First of all I'd like to formally apologize to our readers, all five of you, for the serious lack of updates we've had over the past few months. I hadn't realized how far behind we were until we won the award for "Most Slackerest Blog" (new word courtesy of James at Home On The Highway). Between fighting Shannon over the keyboard and actually putting the computer away to actually enjoy our trip, it's been a little tough to update our experiences. I'll do my best to sum it all up to date, and get things back on track.
We've had a few highs and lows over the past few months...
In Mexico, we fell head over heals in love with the small town of Guanajuato. Admittedly I already had a serious love affair with GTO, but after I introduced Shannon to the charm and beauty of this pueblo magico in Central Mexico, it became a full-on complicated love triangle. We spent over a month there and could have easily just put the 4runner up on blocks, and slipped away into the daily grind as full-time expats there.

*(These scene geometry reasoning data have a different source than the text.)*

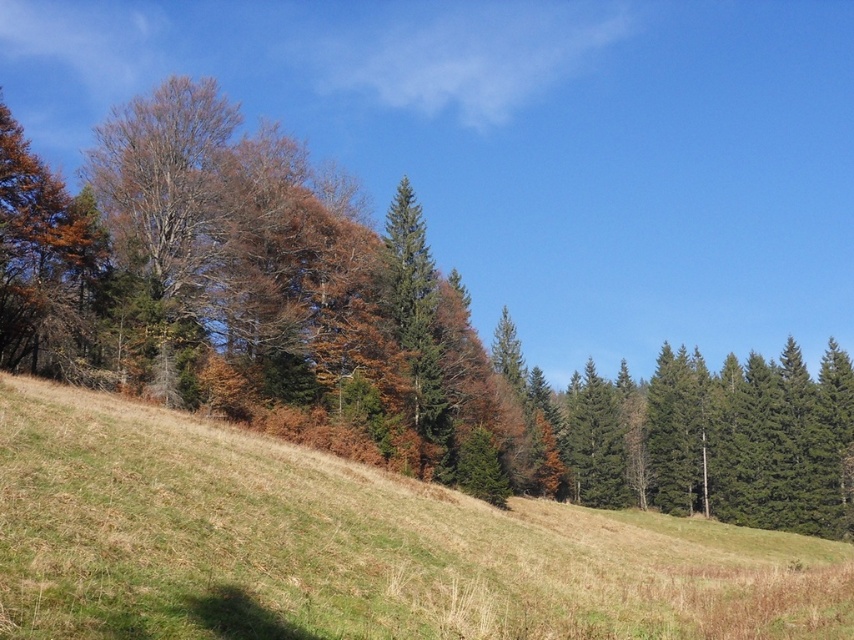 Question: Can you confirm if brown matte tree at left is wider than brown grassy hillside at center?

Choices:
 (A) yes
 (B) no

Answer: (A)

Question: Which object is closer to the camera taking this photo?

Choices:
 (A) brown matte tree at left
 (B) brown grassy hillside at center

Answer: (B)

Question: Can you confirm if brown matte tree at left is smaller than brown grassy hillside at center?

Choices:
 (A) no
 (B) yes

Answer: (A)

Question: Can you confirm if brown matte tree at left is positioned to the right of brown grassy hillside at center?

Choices:
 (A) yes
 (B) no

Answer: (A)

In Mexico City, while shopping for a wedding dress and size 4 heels for Shannon (an experience that all overland travelers should seek out) we were robbed not once but twice by taxi-drivers...well robbed may be stretching the truth a bit. There were no weapons involved, no threats, and we didn't even notice it was happening but after the ride we realized that one driver slipped us a fake bill in change and the other had given us an out-of-circulation bill that was worth less than a dollar. Another souvenir for the road and another lesson learned.

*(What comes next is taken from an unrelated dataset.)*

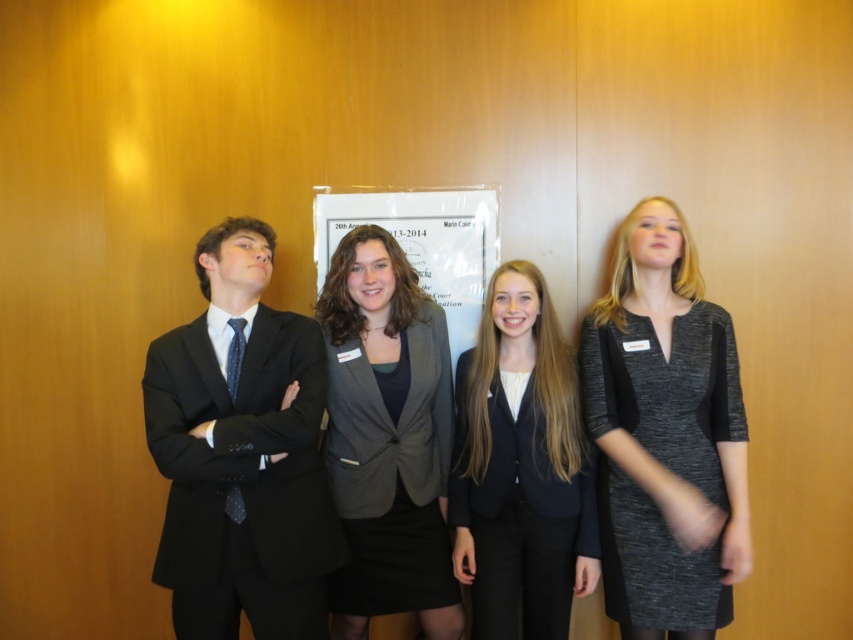 You are standing at the camera position and want to place a 2.5 meters long banner between you and the point at point (625, 621). Will the banner fit without bending?

The distance between you and the point at point (625, 621) is 2.05 meters, so the 2.5 meters banner is longer than the available space. The banner will not fit without bending.

You are taking a photo of the group and want to focus on the two points at the coordinates point (x=341, y=433) and point (x=491, y=422). Which point is closer to the camera?

Point (x=341, y=433) is further to the camera than point (x=491, y=422), so the closer point to the camera is point (x=491, y=422).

Occupy Oaxaca in full effect...teachers on strike made it difficult to appreciate the downtown architecture
In Oaxaca and Chiapas, we blazed through at least 4 of the unofficial roadblocks that we had heard so much about. Basically two people holding a rope or cable across the road, we were warned that these were attempts to stop you while men in the bushes come out to rob you. Admittedly it appeared that these were all simply attempts to sell elotes or tamales by the road, we drove through anyway, not really in the mood for a snack.

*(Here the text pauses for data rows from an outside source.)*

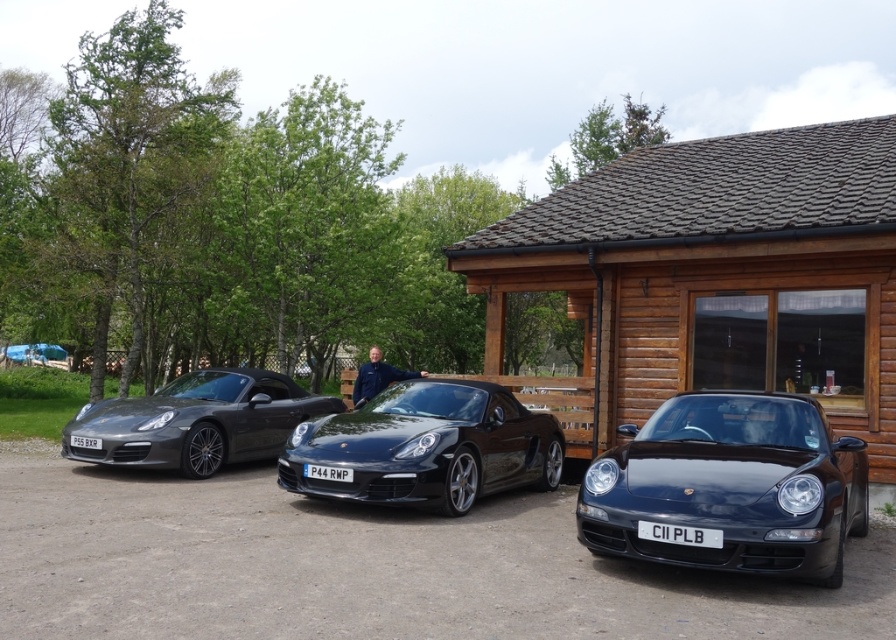 You are a delivery person needing to place a 4.2 meter long box between the glossy black porsche at center and the gray metallic license plate at left. Can the box fit in the space between them?

The glossy black porsche at center and gray metallic license plate at left are 4.29 meters apart, so yes, the 4.2 meter long box can fit in the space between them since it is slightly shorter than the available distance.

You are a photographer planning to take a photo of the glossy black porsche at center. To ensure it is centered in the frame, where should you position your camera relative to the scene?

The glossy black porsche at center is located at point (427, 445), so you should position your camera directly facing that coordinate to center it in the frame.

What is the 2D coordinate of the glossy black porsche at center?

The glossy black porsche at center is located at the 2D coordinate point of [427,445].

I'll be happy if I never eat another chapuline
We crossed paths with Crossing Latitudes, who we went into the Sierra Norte with, eventually giving a ride to two colorful characters in a small mountain village. The six of us followed a lead towards a nearby party and stumbled on a 600 year-old religious tradition in a small village that I couldn't even pick out on a map. We were treated like royalty and the villagers were warm and friendly. I may or may not have consumed fire-water straight from a gasoline jug...I survived, but for a second I thought that I may go blind.
Going where the wind takes us
The reason for the celebration
Our new friends Mindy & VJ
, Aaron & Aneta
Our border crossing experience to Guatemala was gentle at La Mesilla, however the nice man at Migración did ask for the unofficial Q20 fee for each of our visas. Thanks to Life Remotely and WikiOverland, we knew what to expect beforehand so we kindly asked for a receipt.
"The stamp in your passport is the receipt." He claimed.
Without skipping a beat, I replied "That's cool, but I just need an official piece of paper that says I give you Q20 and you give me the stamp to receive the visa."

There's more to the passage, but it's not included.